Within the S&P 500 index, the ratio of stocks that showed growth to those that declined was almost 3 to 1. This indicates that, despite the alarming news and unstable data, market participants still retain a risk appetite and believe in the prospects of individual sectors.

European Markets on the Rise: Healthcare Sector Leads the Way

European stock markets ended the week on a positive note, with investors encouraged by a temporary cooling of trade rhetoric between Washington and Beijing. The prospect of a respite in the protracted tariff war has increased appetite for risk assets, especially in defensive sectors.

The pan-European STOXX 600 index rose 0.4% in the early hours of Friday, demonstrating steady growth for the fifth week in a row. The main national stock exchanges opened in the green, and the German DAX index hovered near historical highs, reflecting the confidence of market participants.

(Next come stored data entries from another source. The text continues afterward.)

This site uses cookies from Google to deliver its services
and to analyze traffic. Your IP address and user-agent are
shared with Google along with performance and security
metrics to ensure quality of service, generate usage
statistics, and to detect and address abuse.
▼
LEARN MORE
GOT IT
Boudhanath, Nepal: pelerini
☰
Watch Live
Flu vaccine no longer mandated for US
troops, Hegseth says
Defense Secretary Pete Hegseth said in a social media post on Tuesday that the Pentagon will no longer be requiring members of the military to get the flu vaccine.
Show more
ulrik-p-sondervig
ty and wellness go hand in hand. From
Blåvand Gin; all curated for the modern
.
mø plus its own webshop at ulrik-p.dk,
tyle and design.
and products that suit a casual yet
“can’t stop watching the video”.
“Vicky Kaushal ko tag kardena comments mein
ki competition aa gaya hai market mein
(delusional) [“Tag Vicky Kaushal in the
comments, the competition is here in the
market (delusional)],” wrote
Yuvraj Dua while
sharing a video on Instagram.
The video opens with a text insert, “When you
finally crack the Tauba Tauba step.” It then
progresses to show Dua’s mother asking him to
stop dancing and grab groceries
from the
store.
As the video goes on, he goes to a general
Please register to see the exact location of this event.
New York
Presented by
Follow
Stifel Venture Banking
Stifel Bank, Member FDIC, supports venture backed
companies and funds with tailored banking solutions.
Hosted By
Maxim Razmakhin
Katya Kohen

Pharmaceuticals in Focus: Healthcare Sector Leadership

The greatest support for the growth of European indices came from shares of companies working in the healthcare sector. The profile sub-index soared by 1.4%, becoming the leader among sectors. Particularly notable were the shares of pharmaceutical giants Novo Nordisk and Novartis, which continued to gain weight amid strong fundamentals and positive demand expectations.

Waiting for macro data: inflation and trade balance in focus

Investors are cautious ahead of the publication of fresh macroeconomic statistics. The focus is on the eurozone trade balance data for March, as well as inflation figures for Italy. The reports expected later in the day could adjust market sentiment and affect the dynamics of the euro exchange rate.

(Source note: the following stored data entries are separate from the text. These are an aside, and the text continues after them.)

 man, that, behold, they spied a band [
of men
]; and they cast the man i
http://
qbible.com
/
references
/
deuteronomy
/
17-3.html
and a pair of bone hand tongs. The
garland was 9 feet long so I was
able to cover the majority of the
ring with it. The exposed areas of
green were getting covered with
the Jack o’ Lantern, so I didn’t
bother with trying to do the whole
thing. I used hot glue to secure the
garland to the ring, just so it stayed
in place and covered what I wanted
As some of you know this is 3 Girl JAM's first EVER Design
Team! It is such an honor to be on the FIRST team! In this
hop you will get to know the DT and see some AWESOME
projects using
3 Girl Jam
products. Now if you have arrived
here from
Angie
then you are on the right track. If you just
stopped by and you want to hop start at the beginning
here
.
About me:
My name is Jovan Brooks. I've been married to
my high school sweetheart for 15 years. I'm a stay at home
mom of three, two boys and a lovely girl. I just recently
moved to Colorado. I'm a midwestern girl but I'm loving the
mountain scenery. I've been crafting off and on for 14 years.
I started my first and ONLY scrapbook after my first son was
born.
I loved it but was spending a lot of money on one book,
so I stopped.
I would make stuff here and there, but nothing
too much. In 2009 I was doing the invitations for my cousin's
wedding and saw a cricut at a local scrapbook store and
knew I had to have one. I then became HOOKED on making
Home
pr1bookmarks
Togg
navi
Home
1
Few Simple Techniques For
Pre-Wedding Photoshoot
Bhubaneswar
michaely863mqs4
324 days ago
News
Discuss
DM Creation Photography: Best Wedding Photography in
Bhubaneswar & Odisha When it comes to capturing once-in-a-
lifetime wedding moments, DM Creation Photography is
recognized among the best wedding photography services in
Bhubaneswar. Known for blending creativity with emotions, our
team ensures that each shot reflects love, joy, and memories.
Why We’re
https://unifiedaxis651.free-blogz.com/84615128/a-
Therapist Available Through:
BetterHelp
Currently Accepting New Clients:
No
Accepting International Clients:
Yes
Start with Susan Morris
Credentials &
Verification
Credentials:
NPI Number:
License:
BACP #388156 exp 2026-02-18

Swiss Re hit by natural disasters

There were some negative surprises: reinsurance group Swiss Re reported large losses caused by natural disasters. The damage from the devastating wildfires in the Los Angeles area that occurred earlier this year cost the company $570 million, which affected the quotes - Swiss Re shares lost 1.2% on the news.

Richemont shines: luxury segment keeps up its brand

Good news came from the world of high fashion and jewelry. The Richemont concern, which owns brands such as Cartier and Montblanc, reported a quarterly sales growth of 7% - slightly higher than analysts' forecasts. This led to a confident jump upwards: the company's shares rose by 4% in the first minutes of trading.